NEITI: Unearned Income from PSCs May Fund Mambilla Plant, Others


Stories by Chineme Okafor in Abuja
The Nigeria Extractive Industries Transparency Initiative (NEITI) has said revenue Nigeria did not earn from its failure to review terms in the Production Sharing Contracts (PSCs) it signed with the oil companies in the country may have funded its construction of the 3,050 megawatts (MW) Mambilla hydro power plant estimated to cost $5.72 billion.

Also, the projects which the fund would have funded include the Calabar-Lagos Rail line ($11 billion); Fourth Mainland Bridge ($1.4 billion); Badagry Deep Water Port Complex ($1.6 billion) and Lekki Deep Seaport, amongst other key infrastructure projects.

NEITI, in a report it conducted on what the country potentially lost for not reviewing the PSCs, stated that $16.03 billion or $28.61 billion could have been made by Nigeria if it had reviewed the PSCs when oil price got beyond $20 or 15 years after the PSCs became active.
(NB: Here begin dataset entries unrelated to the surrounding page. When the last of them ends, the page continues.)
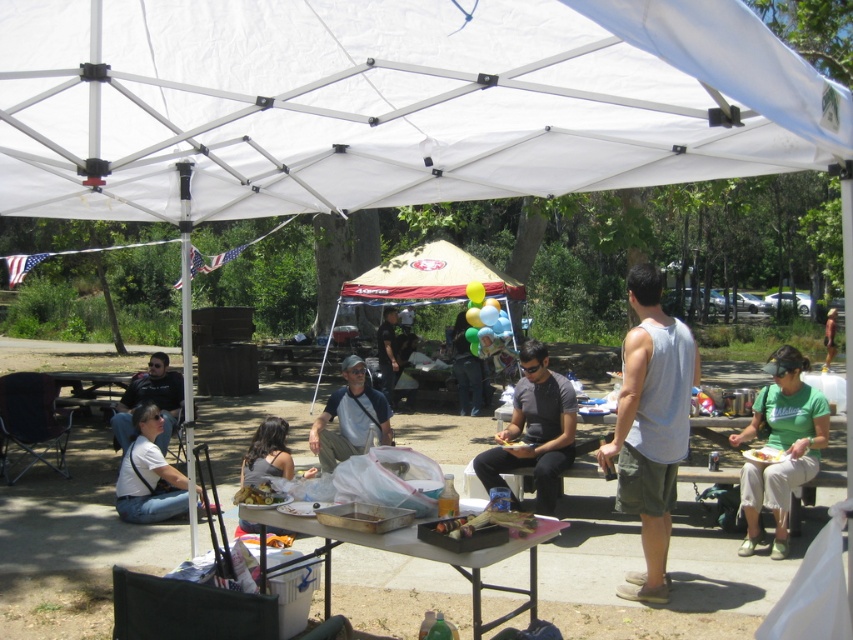 Question: Which of the following is the farthest from the observer?

Choices:
 (A) green cotton shirt at lower right
 (B) dark blue jeans at center
 (C) dark gray fabric jacket at center
 (D) red fabric tent at center

Answer: (B)

Question: Which point is farther to the camera?

Choices:
 (A) (485, 586)
 (B) (476, 401)
 (C) (833, 349)
 (D) (170, 465)

Answer: (C)

Question: Is white fabric canopy at upper center bigger than white matte shirt at lower left?

Choices:
 (A) yes
 (B) no

Answer: (A)

Question: Is gray cotton tank top at right behind light brown fabric shirt at right?

Choices:
 (A) no
 (B) yes

Answer: (A)

Question: Does red fabric tent at center come behind brown wooden picnic table at lower left?

Choices:
 (A) yes
 (B) no

Answer: (A)

Question: Which of the following is the closest to the observer?

Choices:
 (A) (62, 97)
 (B) (358, 300)
 (C) (248, 465)
 (D) (120, 426)

Answer: (A) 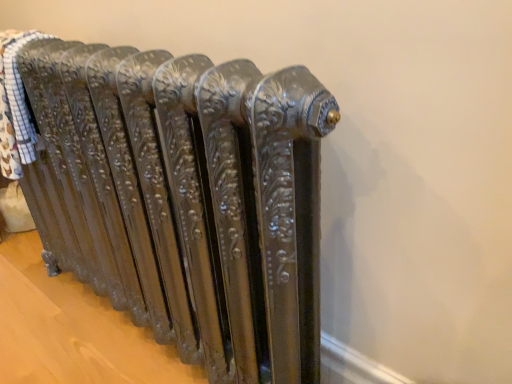 What do you see at coordinates (15, 106) in the screenshot? I see `fluffy cotton blanket at left` at bounding box center [15, 106].

Measure the distance between fluffy cotton blanket at left and camera.

A distance of 33.99 inches exists between fluffy cotton blanket at left and camera.

The image size is (512, 384). In order to click on fluffy cotton blanket at left in this screenshot , I will do `click(15, 106)`.

You are a GUI agent. You are given a task and a screenshot of the screen. Output one action in this format:
    pyautogui.click(x=<x>, y=<y>)
    Task: Click on the fluffy cotton blanket at left
    
    Given the screenshot: What is the action you would take?
    click(15, 106) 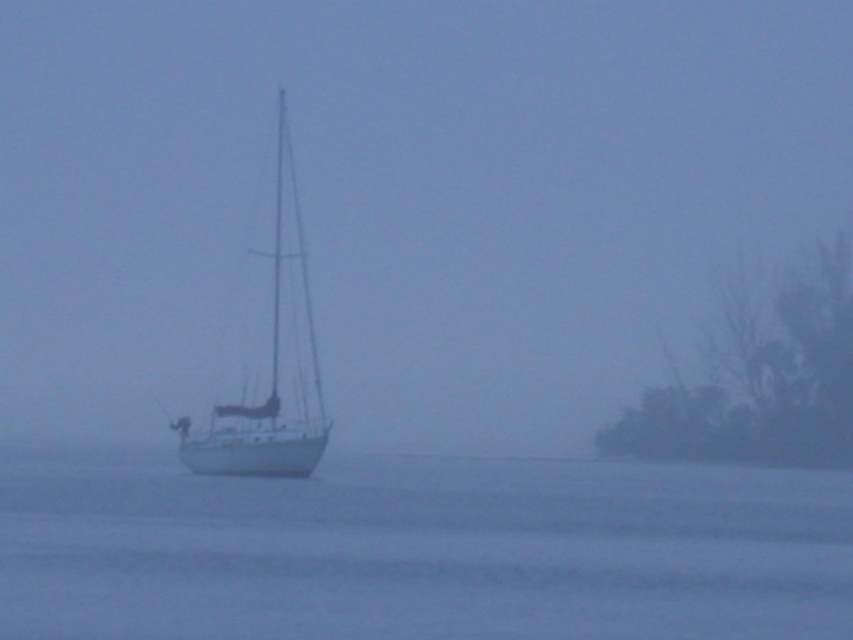 Describe the element at coordinates (422, 552) in the screenshot. I see `white water at center` at that location.

Is point (544, 627) positioned after point (279, 454)?

No, (544, 627) is closer to viewer.

Between point (103, 513) and point (274, 321), which one is positioned behind?

The point (274, 321) is behind.

At what (x,y) coordinates should I click in order to perform the action: click on white water at center. Please return your answer as a coordinate pair (x, y). This screenshot has height=640, width=853. Looking at the image, I should click on (422, 552).

Who is higher up, foggy white sailboat at center or white matte sailboat at center?

Positioned higher is white matte sailboat at center.

Is foggy white sailboat at center behind white matte sailboat at center?

Yes, it is.

Which is behind, point (692, 163) or point (236, 449)?

The point (692, 163) is behind.

This screenshot has height=640, width=853. Find the location of `foggy white sailboat at center`. foggy white sailboat at center is located at coordinates [x=398, y=200].

Who is shorter, foggy white sailboat at center or white water at center?

white water at center

Is foggy white sailboat at center shorter than white water at center?

Incorrect, foggy white sailboat at center's height does not fall short of white water at center's.

Image resolution: width=853 pixels, height=640 pixels. Describe the element at coordinates (398, 200) in the screenshot. I see `foggy white sailboat at center` at that location.

Locate an element on the screen. The height and width of the screenshot is (640, 853). foggy white sailboat at center is located at coordinates [398, 200]. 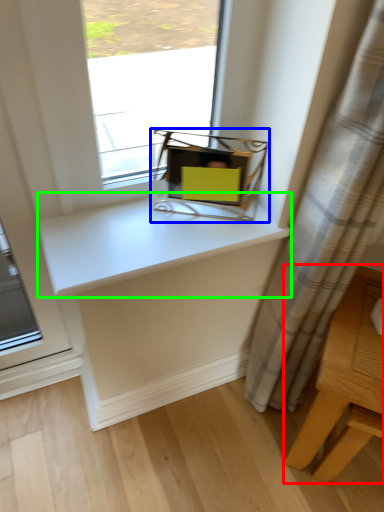 Question: Considering the real-world distances, which object is farthest from table (highlighted by a red box)? equipment (highlighted by a blue box) or counter top (highlighted by a green box)?

Choices:
 (A) equipment
 (B) counter top

Answer: (A) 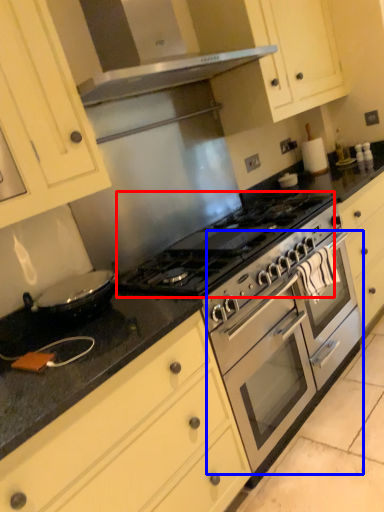 Question: Which object is closer to the camera taking this photo, gas stove (highlighted by a red box) or oven (highlighted by a blue box)?

Choices:
 (A) gas stove
 (B) oven

Answer: (A) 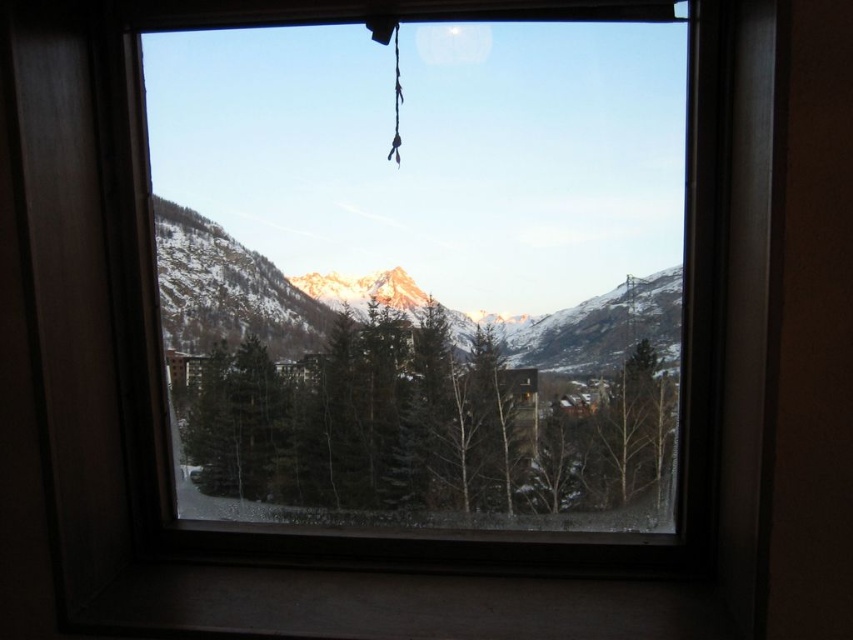 Who is positioned more to the right, green matte tree at center or snowy mountain at center?

Positioned to the right is green matte tree at center.

Is green matte tree at center shorter than snowy mountain at center?

No.

At what (x,y) coordinates should I click in order to perform the action: click on green matte tree at center. Please return your answer as a coordinate pair (x, y). The image size is (853, 640). Looking at the image, I should click on (434, 426).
It equally disclosed that Nigeria operated a peculiar PSC regime in its oil and gas industry which was different from what obtained in other oil producing jurisdictions.
Putting the revenue lost into national development context, NEITI said: “The lower threshold of the estimated losses ($16.03 billion) could have funded the entire federal government budget in 2015. This figure can also fund 55 per cent of the federal government’s proposed budget for 2019.
“The higher threshold estimate ($28.61 billion) can fund 99 per cent of the proposed budget for 2019.”

It added further: “The lower threshold of the estimated losses ($16.03 billion) makes up 94 per cent of the total revenue that accrued to the Federation from oil and gas in 2016; the estimated cost of the Port Harcourt – Maiduguri Rail Line is between $14 billion and $15 billion, which the lower threshold of estimated losses would conveniently fund.
“The estimated cost of the Mambila power plant of 3,050MW is $5.72 billion, while the estimated cost of the Ibadan-Ilorin-Minna-Kano standard gauge line is $6.1 billion. The combined cost of these projects is $11.82 billion, which is less than the lower threshold of estimated losses.”

“The lower threshold of estimated losses is also sufficient to fund the combined costs of the Calabar-Lagos Rail line ($11 billion), Fourth Mainland Bridge ($1.4 billion), Badagry Deep Water Port Complex ($1.6 billion), and Lekki Deep Seaport ($1.2 billion),” it explained.

Emphasising the need for a review of the PSCs terms, the NEITI stated: “This report advocates for an urgent review of the terms of the 1993 PSCs. Such a review is particularly crucial in light of the Supreme Court judgement of 17 October 2018, where the Attorney General of the Federation was mandated to recover all lost revenue from failure to review the terms of these Production Sharing Contracts (PSCs).

“It is also very critical because production from PSCs has outstripped production from Joint Ventures (JVs), and thus production from PSCs constitutes now the largest component of oil production in Nigeria. By virtue of the provisions in Section 16 of the law governing the PSCs, the PSC contracts ought to have been reviewed first, in 2004 (when real oil prices exceeded $20 per barrel); and secondly on 1st January 2008 (15 years from 1st January 1993).”

On the peculiarity of the PSCs in Nigeria, it explained: “The Nigerian oil sector has a peculiar feature of PSCs which is not found anywhere else in the world. There are some cases, where the PSCs are referred to as Production Sharing Agreements (PSAs). For these PSAs, there is no provision for profit sharing with the government; the oil company takes all profit after payment of taxes.”

It noted that this leads to a sub-optimal situation for the country, as potential revenues were lost as a result of the companies not sharing profit oil with government.
“Such a situation exists for OPL 245 (Malabu), where the latest fiscal terms for the block emanating from the 2011 resolution agreement signed in 2012 provided for a production sharing arrangement for profit sharing between Shell and Eni, but the Nigerian government is completely left out of profit sharing.

“Recent quantitative evidence showed that the Federation stands to lose between $4.5 billion and $5.9 billion if the PSA for OPL 245 is implemented as against if the 2003 or 2005 PSC fiscal terms are used,” NEITI stated.